Pyramid: Removing HTML Tags From Form Input


I have a Pyramid application using a <form> in my template.

I want to remove all HTML tags that a user attempts to submit in <input> tag.

how can I do that? (I want a secure way to do that as JavaScript runs on the client side)

I also request for a simple example if possible.

here is my example:

<form method="GET" action="submit">
    <input type="text" name="username"/>
</form>

and in my pyramid view I have:

@view_config(name='submit', renderer='templates/submit.jinja2')
def submit(request):
    var = request.params['username']
    return {'input': var}

here if the user try to input <a href="google.com"> John Doe </a> the var is also going to be <a href="google.com"> John Doe </a>, however, I only need John Doe


Solution

  • My default answer to this is that you probably shouldn't actually be removing those tags, but encoding them properly when they are written to the client. If someone wants their username to be Lyndsy <b>Simon</b>, that should be fine. Escaping it on output means that you don't have to worry about doing so on each input, and don't have a potential code injection vector if you don't properly escape an input somewhere or an attacker is able to bypass it.

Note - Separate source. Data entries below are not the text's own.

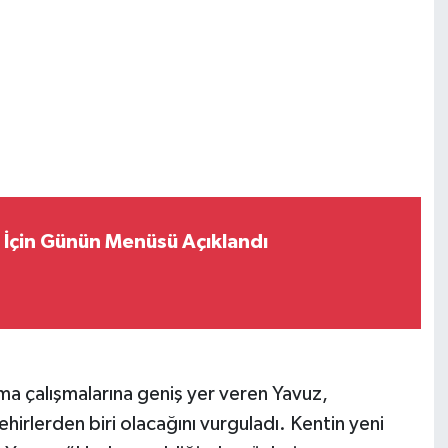
 İçin Günün Menüsü Açıklandı
a çalışmalarına geniş yer veren Yavuz,
irlerden biri olacağını vurguladı. Kentin yeni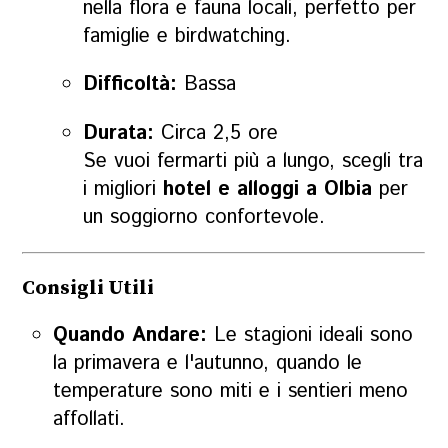
nella flora e fauna locali, perfetto per
famiglie e birdwatching.
Difficoltà:
Bassa
Durata:
Circa 2,5 ore
Se vuoi fermarti più a lungo, scegli tra
i migliori
hotel e alloggi a Olbia
per
un soggiorno confortevole.
Consigli Utili
Quando Andare:
Le stagioni ideali sono
la primavera e l'autunno, quando le
temperature sono miti e i sentieri meno
affollati.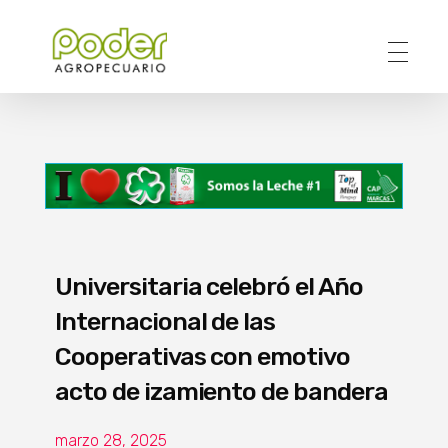
Poder Agropecuario
Universitaria celebró el Año
Internacional de las
Cooperativas con emotivo
acto de izamiento de bandera
marzo 28, 2025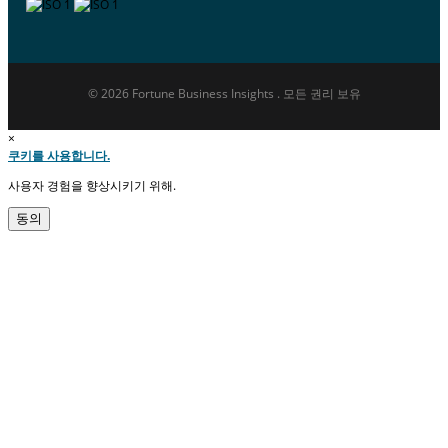
© 2026 Fortune Business Insights . 모든 권리 보유
×
쿠키를 사용합니다.
사용자 경험을 향상시키기 위해.
동의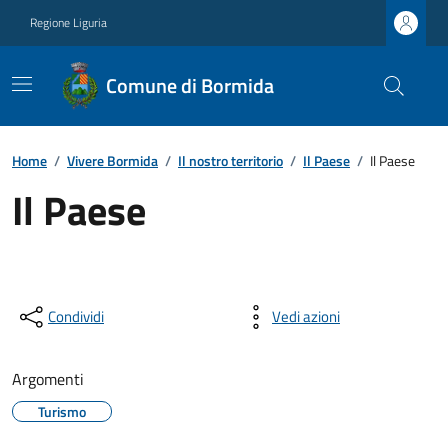
Regione Liguria
Comune di Bormida
Home
/
Vivere Bormida
/
Il nostro territorio
/
Il Paese
/
Il Paese
Il Paese
Condividi
Vedi azioni
Argomenti
Turismo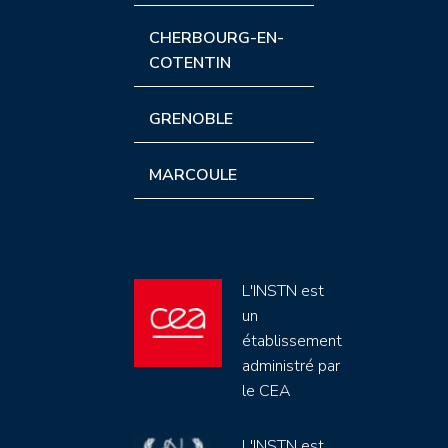
CHERBOURG-EN-
COTENTIN
GRENOBLE
MARCOULE
L'INSTN est
un
établissement
administré par
le CEA
L'INSTN est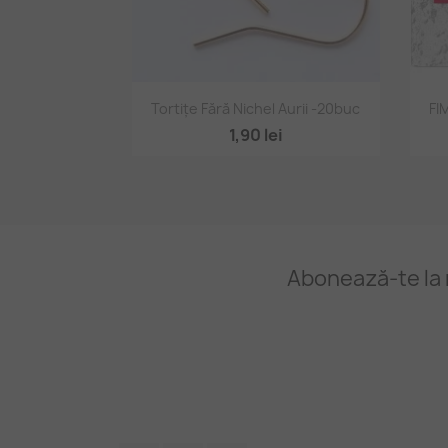
Vizualizare rapidă

Tortițe Fără Nichel Aurii -20buc
FI
1,90 lei
Abonează-te la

    That said, if removing the HTML tags on input is definitely the path you want to take, I have used bleach in the past and recommend it. My use case has been when I needed to accept some HTML tags (bold, italic, etc.), but strip others. Bleach allows you to set a whitelist of allowable tags to fit this need.

    Note that you can still use bleach to strip the tags on output, instead of input, if that's the way you decide to go.